I pointed to my eye, which was now a dark green with touches of navy and magenta. “Hit and run. By the time my head cleared Slick was gone. Where is Vinnie?”
“He’s at a conference in Atlanta.”
Lula shuffled into the office. She looked like someone set off a bomb in her head and her hair exploded. She was wearing red sneakers, gray sweatpants, and a pink T-shirt with a coffee stain down the front of it.
“God bless someone, on account of I see a box of donuts on the desk,” Lula said. “Tell me there’s still donuts left in that box.”
“Tough night?” Connie asked.
“The worst. Dogs barking and cats howling. Then there was people yelling at the dogs and cats to shut up. Then there were sirens and flashy lights in my window. Not that any of this is unusual in my neighborhood. I’ve grown skills that help me to ignore these distractions. It’s that none of my skills helped last night. I finally gave up trying to sleep somewhere around five in the morning. I got dressed and went out to see what the fuss was about. I thought maybe I would take a jog around the block. I’ve been planning on taking up exercise.”
Lula crammed a donut into her mouth and selected a second. “Healthy body, healthy mind. That’s what I’m all about. Who picked these donuts out? There’s only two of them Boston Kreme. I mean, I’m in a donut emergency. I need at least four Boston Kremes. And I need coffee.”
“Looks like you already had coffee,” Connie said.
Lula looked down at herself. “This isn’t my coffee. I was out in front of my house, and I was thinking about going for a walk or a run or something, and I bumped into a cop. The place was crawling with them. This is his coffee.”
“What was the problem?” I asked. “Why were the police there?”
“I don’t know,” Lula said. “After I got the coffee spilled on me I went back inside and fell asleep on the couch.
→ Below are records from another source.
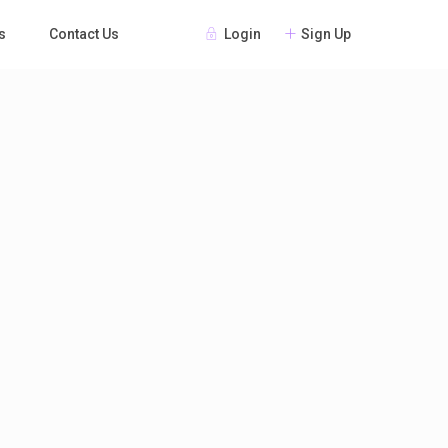
Login
Sign Up
s
Contact Us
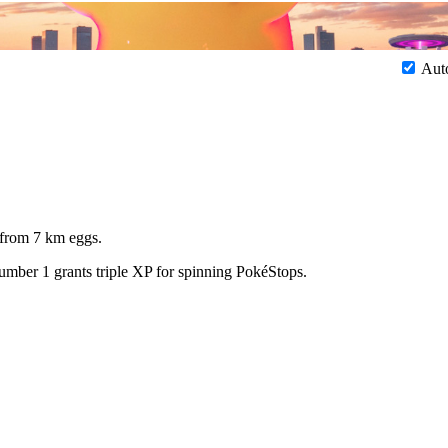
Aut
 from 7 km eggs.
number 1 grants triple XP for spinning PokéStops.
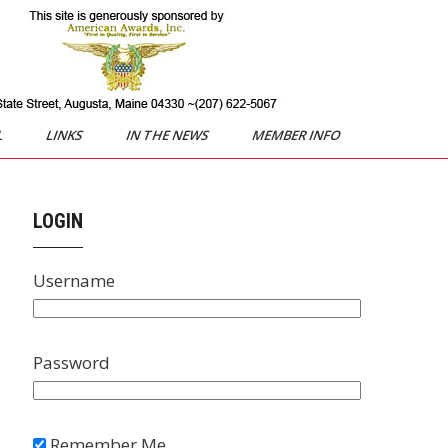
L
LINKS
IN THE NEWS
MEMBER INFO
LOGIN
Username
Password
Remember Me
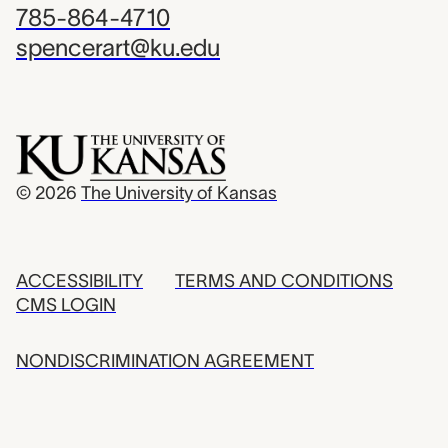
785-864-4710
spencerart@ku.edu
© 2026
The University of Kansas
ACCESSIBILITY
TERMS AND CONDITIONS
CMS LOGIN
NONDISCRIMINATION AGREEMENT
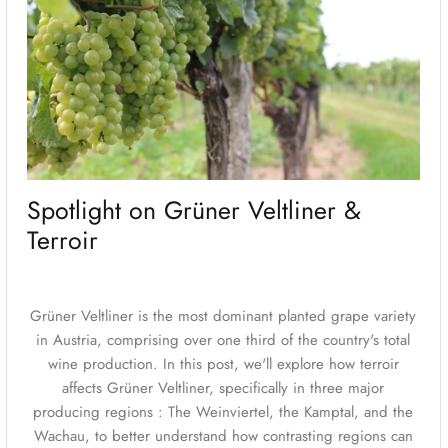
Spotlight on Grüner Veltliner &
Terroir
Grüner Veltliner is the most dominant planted grape variety
in Austria, comprising over one third of the country's total
wine production. In this post, we'll explore how terroir
affects Grüner Veltliner, specifically in three major
producing regions : The Weinviertel, the Kamptal, and the
Wachau, to better understand how contrasting regions can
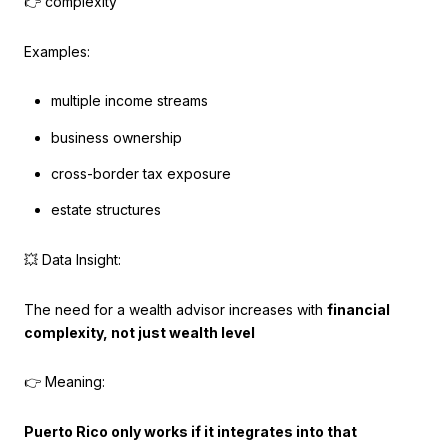
👉 complexity
Examples:
multiple income streams
business ownership
cross-border tax exposure
estate structures
💥 Data Insight:
The need for a wealth advisor increases with
financial
complexity, not just wealth level
👉 Meaning:
Puerto Rico only works if it integrates into that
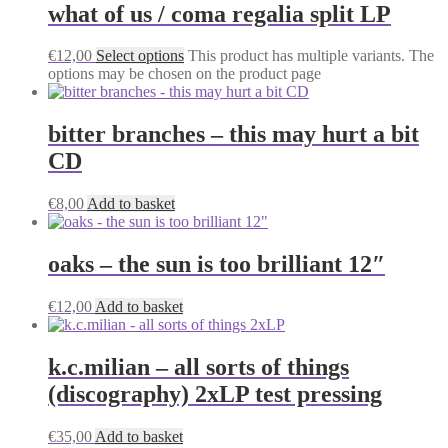
what of us / coma regalia split LP
€
12,00
Select options
This product has multiple variants. The
options may be chosen on the product page
bitter branches – this may hurt a bit
CD
€
8,00
Add to basket
oaks – the sun is too brilliant 12″
€
12,00
Add to basket
k.c.milian – all sorts of things
(discography) 2xLP test pressing
€
35,00
Add to basket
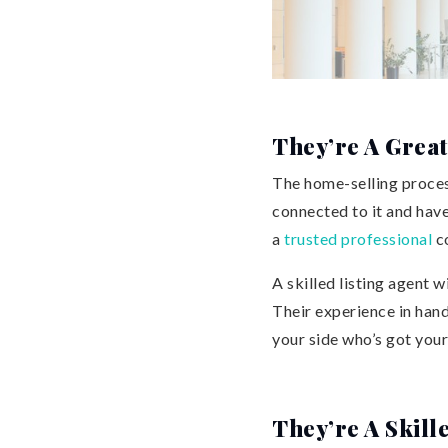
They’re A Great
The home-selling process
connected to it and have
a
trusted professional
co
A skilled listing agent w
Their experience in han
your side who’s got your
They’re A Skill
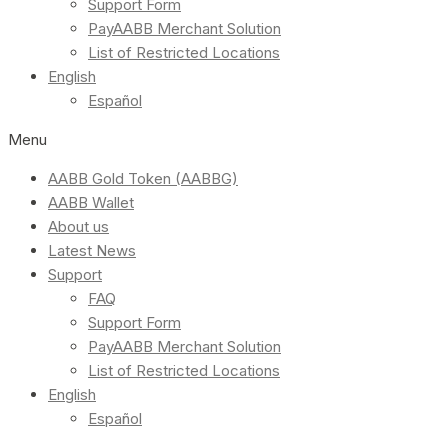
Support Form
PayAABB Merchant Solution
List of Restricted Locations
English
Español
Menu
AABB Gold Token (AABBG)
AABB Wallet
About us
Latest News
Support
FAQ
Support Form
PayAABB Merchant Solution
List of Restricted Locations
English
Español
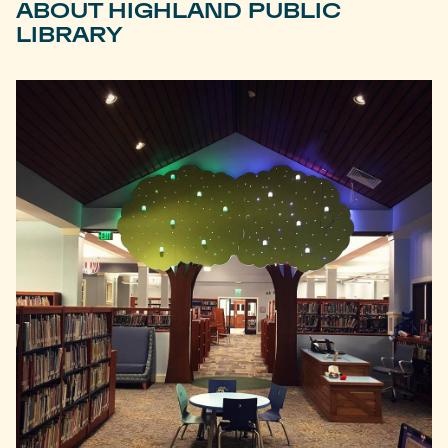
ABOUT HIGHLAND PUBLIC
LIBRARY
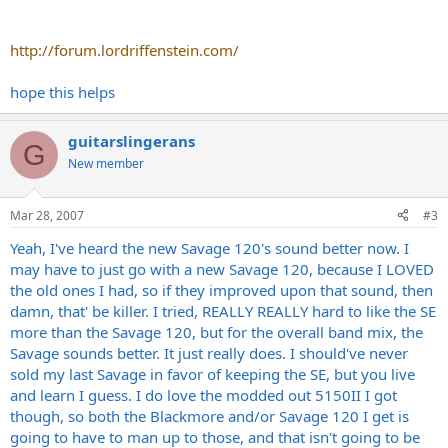
http://forum.lordriffenstein.com/
hope this helps
guitarslingerans
G
New member
Mar 28, 2007
#3
Yeah, I've heard the new Savage 120's sound better now. I
may have to just go with a new Savage 120, because I LOVED
the old ones I had, so if they improved upon that sound, then
damn, that' be killer. I tried, REALLY REALLY hard to like the SE
more than the Savage 120, but for the overall band mix, the
Savage sounds better. It just really does. I should've never
sold my last Savage in favor of keeping the SE, but you live
and learn I guess. I do love the modded out 5150II I got
though, so both the Blackmore and/or Savage 120 I get is
going to have to man up to those, and that isn't going to be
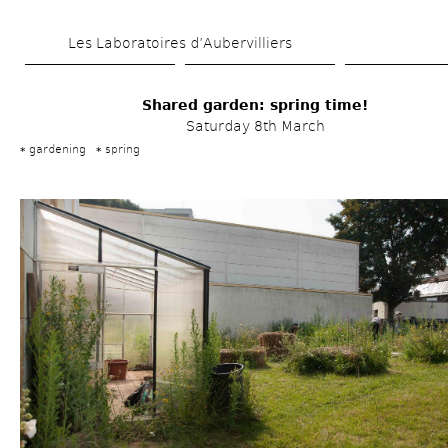
Skip 
Les Laboratoires d’Aubervilliers
to 
main 
Shared garden: spring time!
content
Saturday 8th March
gardening
spring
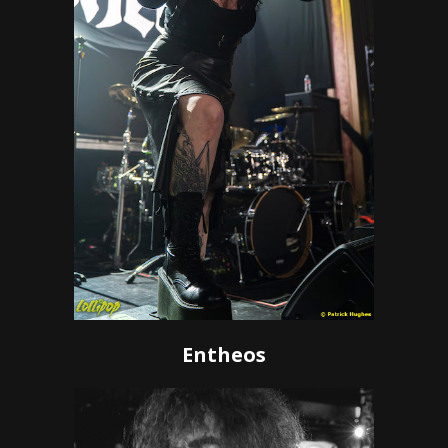
Entheos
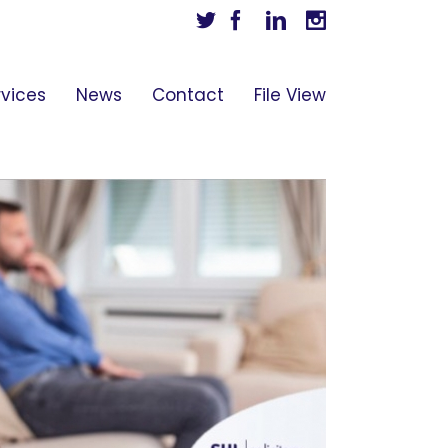
Twitter
Facebook
Linkedin
Instagram
rvices
News
Contact
File View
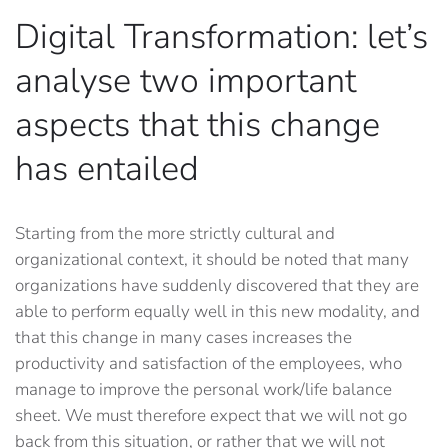
Digital Transformation: let’s
analyse two important
aspects that this change
has entailed
Starting from the more strictly cultural and
organizational context, it should be noted that many
organizations have suddenly discovered that they are
able to perform equally well in this new modality, and
that this change in many cases increases the
productivity and satisfaction of the employees, who
manage to improve the personal work/life balance
sheet. We must therefore expect that we will not go
back from this situation, or rather that we will not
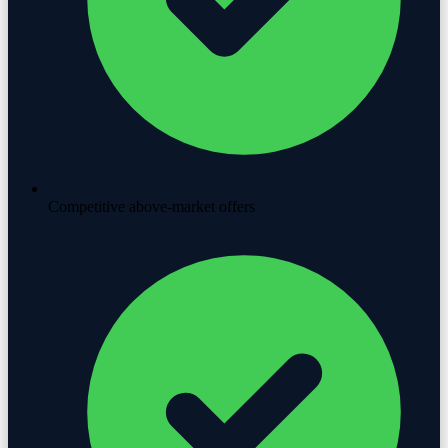
Competitive above-market offers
I woke up a couple hours later and there were still dogs barking and cop cars with their stupid radios squawking, so I came here to get some quiet.” She ate two more donuts and went to the coffee machine at the back of the room. “I should move out of that neighborhood, but I like my apartment. It’s got a big closet.” She returned with coffee and ate another donut.
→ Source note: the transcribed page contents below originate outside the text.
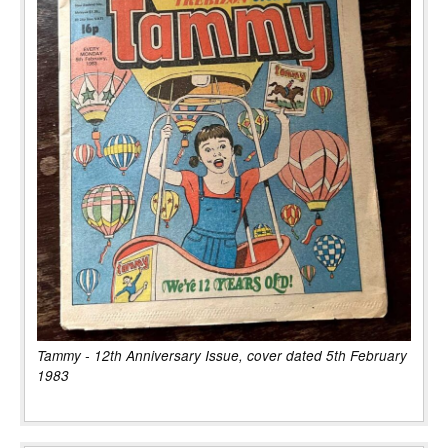
Tammy - 12th Anniversary Issue, cover dated 5th February
1983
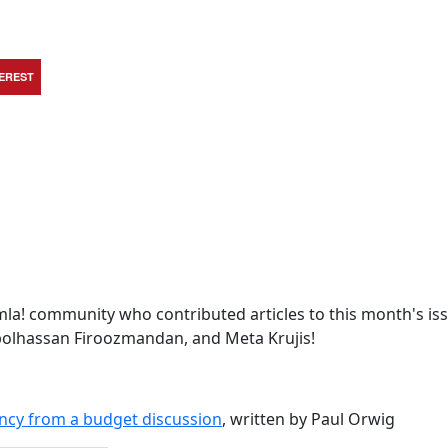
TEREST
la! community who contributed articles to this month's iss
Abolhassan Firoozmandan, and Meta Krujis!
ncy from a budget discussion
, written by Paul Orwig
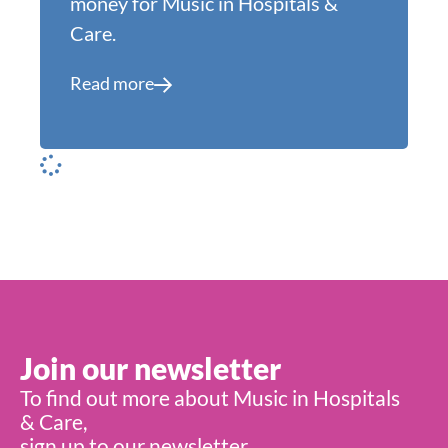
money for Music in Hospitals &
Care.
Read more
Join our newsletter
To find out more about Music in Hospitals
& Care,
sign up to our newsletter.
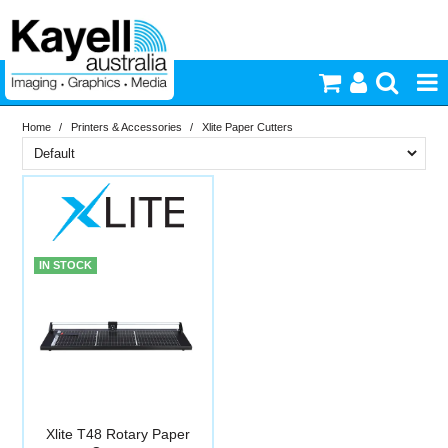
Home
/
Printers & Accessories
/
Xlite Paper Cutters
Printers & Accessories
Brand
Inkjet Consumables
In Stock
Xlite
Photography
PriceRange
In Stock
IN STOCK
New
Video & Audio
N
RESET
Lighting
Commercial Print
Xlite T48 Rotary Paper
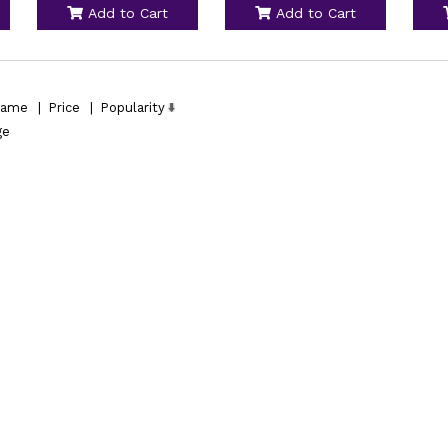
Add to Cart
Add to Cart
ame
|
Price
|
Popularity
ge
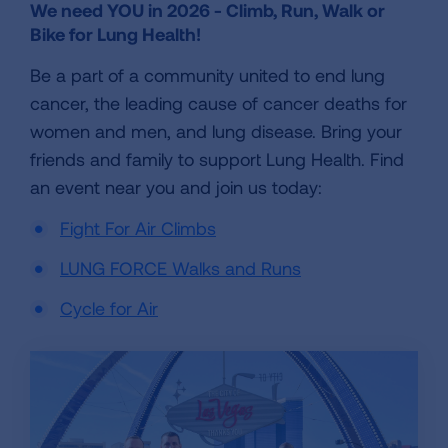
We need YOU in 2026 - Climb, Run, Walk or
Bike for Lung Health!
Be a part of a community united to end lung
cancer, the leading cause of cancer deaths for
women and men, and lung disease. Bring your
friends and family to support Lung Health. Find
an event near you and join us today:
Fight For Air Climbs
LUNG FORCE Walks and Runs
Cycle for Air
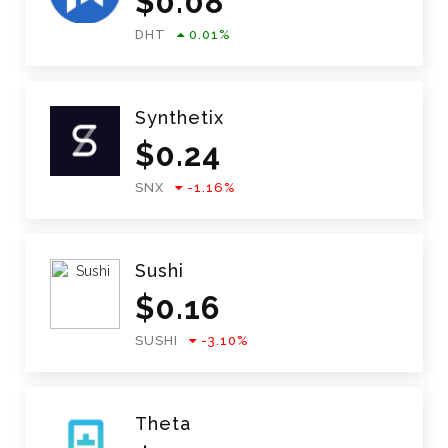
$
0.08
DHT
0.01
%
Synthetix
$
0.24
SNX
-1.16
%
Sushi
$
0.16
SUSHI
-3.10
%
Theta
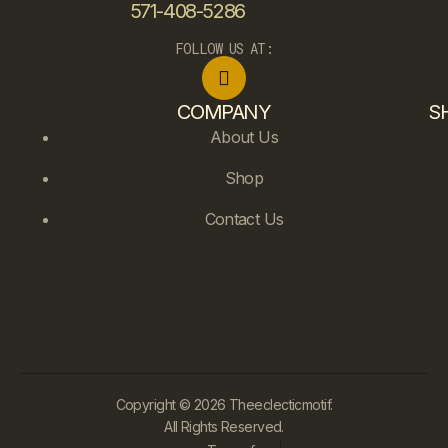
571-408-5286
FOLLOW US AT:
COMPANY
S
About Us
Shop
Contact Us
Copyright © 2026 Theeclecticmotif.
All Rights Reserved.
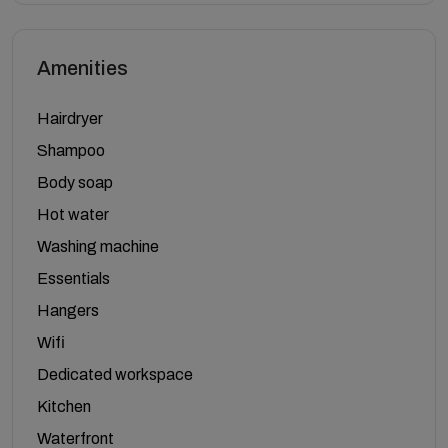
Amenities
Hairdryer
Shampoo
Body soap
Hot water
Washing machine
Essentials
Hangers
Wifi
Dedicated workspace
Kitchen
Waterfront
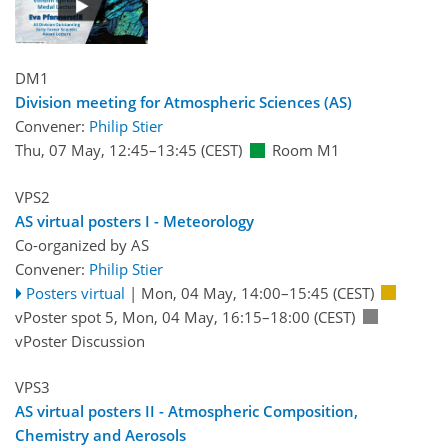
DM1
Division meeting for Atmospheric Sciences (AS)
Convener:
Philip Stier
Thu, 07 May, 12:45
–13:45
(CEST)
Room M1
VPS2
AS virtual posters I - Meteorology
Co-organized by AS
Convener:
Philip Stier
Posters virtual
|
Mon, 04 May, 14:00
–15:45
(CEST)
vPoster spot 5
,
Mon, 04 May, 16:15
–18:00
(CEST)
vPoster Discussion
VPS3
AS virtual posters II - Atmospheric Composition,
Chemistry and Aerosols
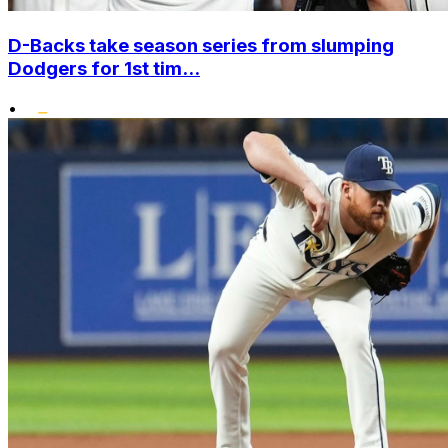
D-Backs take season series from slumping
Dodgers for 1st tim...
•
“I just got off the phone with Maureen Segal,” Connie said to Lula. “She was on police dispatch last night. She said your next-door neighbor let his dog out to do his business around midnight, and the dog found a body in the bushes.”
“Nothing new about that,” Lula said.
“Yes, but the body didn’t have a head.”
I suppose this explained why I hadn’t heard back from Morelli.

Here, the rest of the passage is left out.